Voor degenen die onlangs zijn begonnen met het leren van Duits, lijkt het misschien ingewikkeld en verwarrend, en het werkwoordsysteem - de uitvinding van een zeldzame misantroop. Bijvoorbeeld drie vormen (f-we) van Duitse werkwoorden. Velen zijn perplex waarom in plaats van één werkwoord. (de infinitief gegeven in het woordenboek) je moet 3 vormen tegelijk leren. We hopen dat ons artikel je zal helpen erachter te komen.
Dus iedereen is dom. vb. heeft drie functies: infinitief, onvolmaakt (Präteritum) en deelwoord (Partizip II). Strikt genomen elk werkwoord. heeft veel meer vormen dan deze drie, maar ze zullen worden besproken. Degenen die bekend zijn met de Engelse grammatica zullen het iets gemakkelijker vinden, omdat deze vormen in de twee talen vergelijkbaar zijn.
Alles is min of meer duidelijk met de infinitief, deze functie staat in het woordenboek, alle functies van de tegenwoordige en toekomstige tijd worden daaruit gevormd: machen, spielen, studieren, verkaufen, einkaufen.
Onvolmaakt (Präteritum) is de verleden tijd die vaak wordt gebruikt in geschreven Duits. Vanuit de onvoltooid verleden tijd (de tweede f-we) worden persoonlijke f-we van werkwoorden gevormd in deze verleden tijd (met behulp van persoonlijke werkwoordsuitgangen).
Het wordt ook gevormd uit de infinitief met behulp van een speciaal achtervoegsel -t- en uitgangen. Als het woord een scheidbaar voorvoegsel heeft (adj.), dan wordt het apart verwijderd.
Dit geldt echter alleen voor zwakke werkwoorden. Wat betreft sterke werkwoorden. en werkwoord. gemengde vervoeging (onregelmatig), dan moet voor hen de f-mu van het onvolmaakte worden bekeken in een speciale tabel (zie hieronder).
Mach-en - mach-t-e, spiel-en - spiel-t-e, studieren - studier-t-e, verkauf-en - verkauf-t-e, ein-kauf-en - kauf-t-e ein,
Dienovereenkomstig is de 2e vorm van deze werkwoorden: machte, spielte, studierte, verkaufte, kaufte ein.
voltooid deelwoorden (Partizip II) worden gebruikt als onafhankelijke woordsoorten (passieve deelwoorden), maar ook voor onderwijs lijdende vorm, verleden tijden Perfekt en Plusquamperfekt en toekomstige tijden Futurum II.
Deze deelwoorden worden ook gevormd uit de infinitief, met behulp van bijvoeglijke naamwoorden. ge- en het -t achtervoegsel.
Mach-en - ge-mach-t, spiel-en - ge-spiel-t.
OPMERKINGEN!!!
- Deze f-we hebben geen verbale uitgangen.
- Als in vb. er is een achtervoegsel -ier-, dan adj. ge- wordt niet toegevoegd. Stud-ier-nl - studier-t, buchstab-ier-en - buchstab-ier-t.

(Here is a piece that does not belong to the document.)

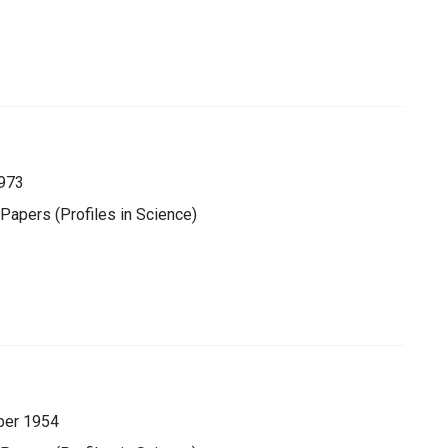
1973
 Papers (Profiles in Science)
ber 1954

- Als werkwoord. begin met onafscheidelijk voorvoegsel (be-, ge-, er-, ver-, zer-, ent-, emp-,miss en enkele anderen), dan adj. ge- niet toegevoegd. Ver kauf-en - verkauf-t, be suchen - besuch-t.
- Als werkwoord. begint met een scheidbaar voorvoegsel, dan het voorvoegsel. ge- wordt geplaatst tussen adj. en wortel. Ein-kauf-en - ein-ge -kauf-t, auf-räum-en - auf-ge -räum-t.
Dienovereenkomstig, het derde f-ma werkwoord: gemacht, gespielt, studiert, verkauft, eingekauft.
Dat is alles wat je moet weten om drie f-we it te vormen. werkwoorden. Iets meer oefenen kan natuurlijk geen kwaad, maar de theorie heb je al.
Wat sterke en onregelmatige (onregelmatige) werkwoorden betreft, deze zijn gemakkelijker te leren in de tabel. Je kunt een tabel vinden met slechts 3 functies, of een tabel met 4. Schrik niet, dit is geen nieuwe verwarrende vorm. In dergelijke tabellen wordt de f-ma van het 3e blad in feite in een aparte kolom geplaatst. enkelvoud (d.w.z. f-ma voor hij/zij/het). Gewoon in de wortels van sommige Duitse werkwoorden. er is een afwisseling, dus het is makkelijker voor beginners om kant-en-klare f-we te leren.
Aangezien twee werkwoorden als hulpwerkwoord in de verleden tijd worden gebruikt Perfekt. haben en sein (voor werkwoordsbeweging, verandering van toestand en werkwoord bleiben), dan raden we aan om de derde functie samen met hulpwerkwoord. Dit alles wordt weerspiegeld in onze tabel.